La produzione di terrore non è stata infatti storicamente l’unica dimensione del terrorismo e anzi esso può essere meglio compreso come la costruzione di un evento clamoroso, capace di risvegliare le masse dal loro sonno politico, qualcosa che «parla» anzitutto al popolo e che gli anarchici chiamavano propaganda col fatto. Allo stesso tempo però la storia ci insegna che il terrorismo è anche una tecnica bellica usata in tempi di pace, la continuazione della politica con mezzi esplosivi. In questo senso esso è quindi uno spazio di opportunità aperto ad una pluralità di attori, statali e non statali, che usano il terrore (e il contro-terrore) come strumento di politica interna e internazionale.

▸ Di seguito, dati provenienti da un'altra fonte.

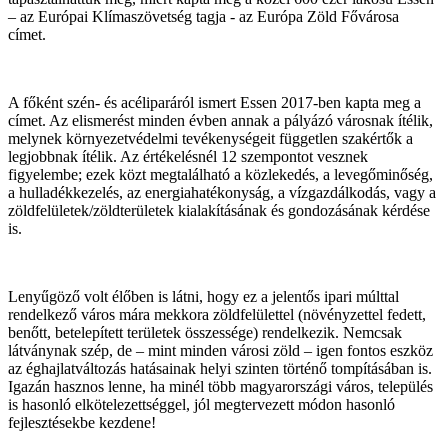
– az Európai Klímaszövetség tagja - az Európa Zöld Fővárosa
címet.
A főként szén- és acéliparáról ismert Essen 2017-ben kapta meg a
címet. Az elismerést minden évben annak a pályázó városnak ítélik,
melynek környezetvédelmi tevékenységeit független szakértők a
legjobbnak ítélik. Az értékelésnél 12 szempontot vesznek
figyelembe; ezek közt megtalálható a közlekedés, a levegőminőség,
a hulladékkezelés, az energiahatékonyság, a vízgazdálkodás, vagy a
zöldfelületek/zöldterületek kialakításának és gondozásának kérdése
is.
Lenyűgöző volt élőben is látni, hogy ez a jelentős ipari múlttal
rendelkező város mára mekkora zöldfelülettel (növényzettel fedett,
benőtt, betelepített területek összessége) rendelkezik. Nemcsak
látványnak szép, de – mint minden városi zöld – igen fontos eszköz
az éghajlatváltozás hatásainak helyi szinten történő tompításában is.
Igazán hasznos lenne, ha minél több magyarországi város, település
is hasonló elkötelezettséggel, jól megtervezett módon hasonló
fejlesztésekbe kezdene!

Secondo l'autore vi sono elementi di notevole continuità tra il terrorismo come lo conosciamo oggi e la concettualizzazione tradizionale dell’azione rivoluzionaria, in specie anarchica. Ieri come oggi, infatti, e malgrado le apparenze, essa si rivolge non tanto alla popolazione della nazione da colpire ma a un proprio popolo, ad una propria comunità. Gente che va richiamata alla lotta e a cui occorre dimostrare che vincere è possibile, che il debole può sconfiggere il forte. Che la Causa trionferà a patto che altri prendano in mano il testimone lasciato da quella avanguardia che, a rischio o sacrificio della propria vita, ha osato l’inosabile. L’atto «terroristico» non è dunque messo in atto col tentativo primario di terrorizzare ma con quello di conquistare i cuori e le menti di un popolo considerato oppresso, quello con cui si identifica il gruppo autore dell’atto, che attraverso esso combatte anche una sua particolare battaglia per la primazia nel suo schieramento, per essere identificato come il principale portabandiera della propria Causa. Lo scopo del gesto «terroristico» è, in altre parole, quello di delinea- re, attraverso un’immagine polarizzata sull’asse noi-loro, lo scenario di una guerra, definita in termini assoluti come lo scontro tra il bene ed il male. Francesco Benigno dà corpo e sostanza in modo brillante a questa tesi storiografica conducendo il lettore tra epoche molto diverse: dal Terrore della rivoluzione francese alle bombe anarchiche, dal populismo russo alla Guerra fredda, dagli anni di piombo all’11 settembre.